3 YILDAN 12 YILA KADAR HAPİS CEZASI
Hükümde, sanıklar tarafından da varlığı kabul edilen seminer çalışmasında, yine sanıklar tarafından gerçekleştirildiği kabul edilen ses kayıtlarının, özellikle somut yer ve kişiler belirtilmek suretiyle "Milli Mutabakat Hükümeti" kurulması, yönetimin devralınması, iktidar partisine mensup belediye başkanları, siyasetçiler ve bir kısım yöneticilerin bu çerçevede toplanıp gözaltına alınarak tutuklanacağına yönelik konuşma içerikleri, plan seminerinin hukuki dayanağı ile icra şekline ilişkin kurumsal belgeler dikkate alındığında, sanıkların fikir birliği içerisinde vukuu bulan eylemlerinin unsurları itibariyle Türk Ceza Kanununun ilgili maddesince "suç için anlaşma" suçundan 3 yıldan 12 yıla kadar hapis cezası düzenlenmesi suçunun nazara alındığı belirtildi.
BERAAT KARARI BOZULDU
Daire, sanıklar Çetin Doğan, Behzat Balta, Mehmet Kaya Varol, İhsan Balabanlı, Metin Yavuz Yalçın, Erdal Akyazan ve Emin Küçükkılıç hakkında verilen beraat kararını bozarak, sanıkların Ağustos 2003 yılı ve öncesinde işledikleri "Türkiye Cumhuriyeti icra vekilleri heyetini cebren ıskat veya vazife görmekten cebren men etmeye teşebbüs" suçundan 3 yıldan 12 yıla kadar cezalandırılmalarını istedi.
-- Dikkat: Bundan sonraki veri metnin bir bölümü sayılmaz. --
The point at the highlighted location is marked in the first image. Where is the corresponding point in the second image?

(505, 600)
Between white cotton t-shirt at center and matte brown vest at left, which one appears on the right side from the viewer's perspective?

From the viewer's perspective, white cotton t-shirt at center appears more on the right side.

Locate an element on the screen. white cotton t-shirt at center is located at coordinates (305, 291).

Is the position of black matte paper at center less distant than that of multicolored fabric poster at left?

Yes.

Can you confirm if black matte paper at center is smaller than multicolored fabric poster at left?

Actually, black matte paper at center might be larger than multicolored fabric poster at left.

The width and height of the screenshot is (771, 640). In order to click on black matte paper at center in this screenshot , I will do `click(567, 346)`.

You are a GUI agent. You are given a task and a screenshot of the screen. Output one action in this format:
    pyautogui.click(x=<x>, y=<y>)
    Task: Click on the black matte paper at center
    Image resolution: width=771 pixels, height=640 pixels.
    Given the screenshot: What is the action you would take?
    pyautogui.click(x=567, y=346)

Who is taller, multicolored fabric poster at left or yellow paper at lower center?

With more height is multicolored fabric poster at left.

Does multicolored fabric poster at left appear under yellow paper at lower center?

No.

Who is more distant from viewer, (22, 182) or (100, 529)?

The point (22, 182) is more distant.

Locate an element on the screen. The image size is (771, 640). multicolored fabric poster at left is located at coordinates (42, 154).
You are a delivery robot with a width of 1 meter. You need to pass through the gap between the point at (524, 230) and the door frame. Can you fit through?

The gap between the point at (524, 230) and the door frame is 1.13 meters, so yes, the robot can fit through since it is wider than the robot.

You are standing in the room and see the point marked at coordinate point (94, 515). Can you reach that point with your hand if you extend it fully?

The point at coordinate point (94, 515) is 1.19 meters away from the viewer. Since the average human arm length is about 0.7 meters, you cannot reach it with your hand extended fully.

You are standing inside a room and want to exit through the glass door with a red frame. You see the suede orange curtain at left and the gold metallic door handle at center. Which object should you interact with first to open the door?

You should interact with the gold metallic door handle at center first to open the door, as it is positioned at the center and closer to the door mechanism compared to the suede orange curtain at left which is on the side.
EMEKLİ AMİRALLERİN BİLDİRİSİNE EMSAL OLACAK
Yargıtay 16. Ceza Dairesi tarafından verilen bu karar, 4 Nisan tarihinde 104 emekli amiral tarafından yayımlanan "Montrö Bildirisi" ile ilgili başlatılan soruşturmada emsal olacak.
"ASKERİ PERSONEL BÜTÜN KİLİT GÖREVLERİ ALACAK"
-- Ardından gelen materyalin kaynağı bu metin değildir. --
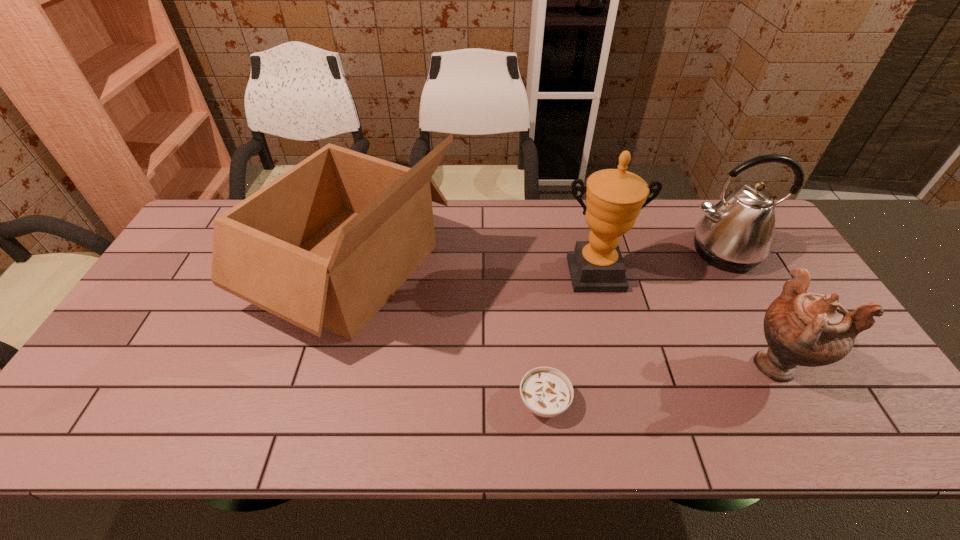 At what (x,y) coordinates should I click in order to perform the action: click on vacant space at the near left corner of the desktop. Please return your answer as a coordinate pair (x, y). The width and height of the screenshot is (960, 540). Looking at the image, I should click on (68, 410).

Locate an element on the screen. blank region between the fourth tallest object and the box is located at coordinates pos(564,316).

Find the location of a particular element. The height and width of the screenshot is (540, 960). empty space between the second object from left to right and the third shortest object is located at coordinates click(634, 327).

Where is `free space between the third object from left to right and the fourth object from right to left`? Image resolution: width=960 pixels, height=540 pixels. free space between the third object from left to right and the fourth object from right to left is located at coordinates point(569,338).

The width and height of the screenshot is (960, 540). I want to click on unoccupied position between the leftmost object and the third object from right to left, so click(472, 271).

This screenshot has height=540, width=960. Identify the location of empty location between the third object from right to left and the shortest object. (569, 338).

Image resolution: width=960 pixels, height=540 pixels. Find the location of `free space that is in between the third tallest object and the second shortest object`. free space that is in between the third tallest object and the second shortest object is located at coordinates (750, 308).

Locate an element on the screen. This screenshot has height=540, width=960. empty space between the second object from left to right and the box is located at coordinates pos(447,335).

The image size is (960, 540). Find the location of `free space between the second object from left to right and the leftmost object`. free space between the second object from left to right and the leftmost object is located at coordinates (447, 335).

This screenshot has height=540, width=960. In order to click on vacant space that is in between the award and the kettle in this screenshot , I will do `click(659, 263)`. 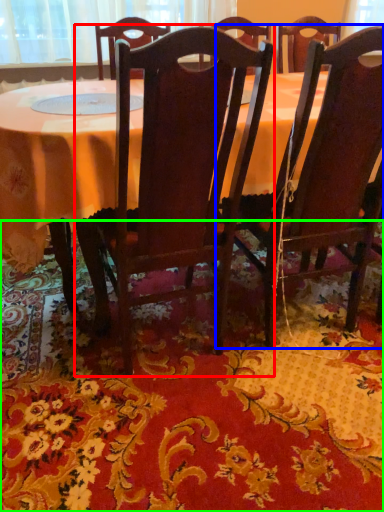 Question: Based on their relative distances, which object is nearer to chair (highlighted by a red box)? Choose from chair (highlighted by a blue box) and mat (highlighted by a green box).

Choices:
 (A) chair
 (B) mat

Answer: (A)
Kararda, gerçekleştirilen plan seminerinde konuşan 3. Kolordu İstihbarat Şube Müdürü Kurmay Albay Emin Küçükkılıç, sıkıyönetim ilan edildikten sonraki görev dağılımıyla ilgili olarak, "Kamu görevlerinin devralınması için önceden belirlenmiş olan personel görevlendirmeleri icra edilecektir. Bu maksatla atanacak asker ve sivil şahıs listesi sıkıyönetim komutan yardımcılıklarınca güncellenmiş ve önceden sıkıyönetim komutanlığına gönderilmiş olacaktır. Askeri personel bütün kilit görevleri alacaktır" ifadelerine de yer verildi.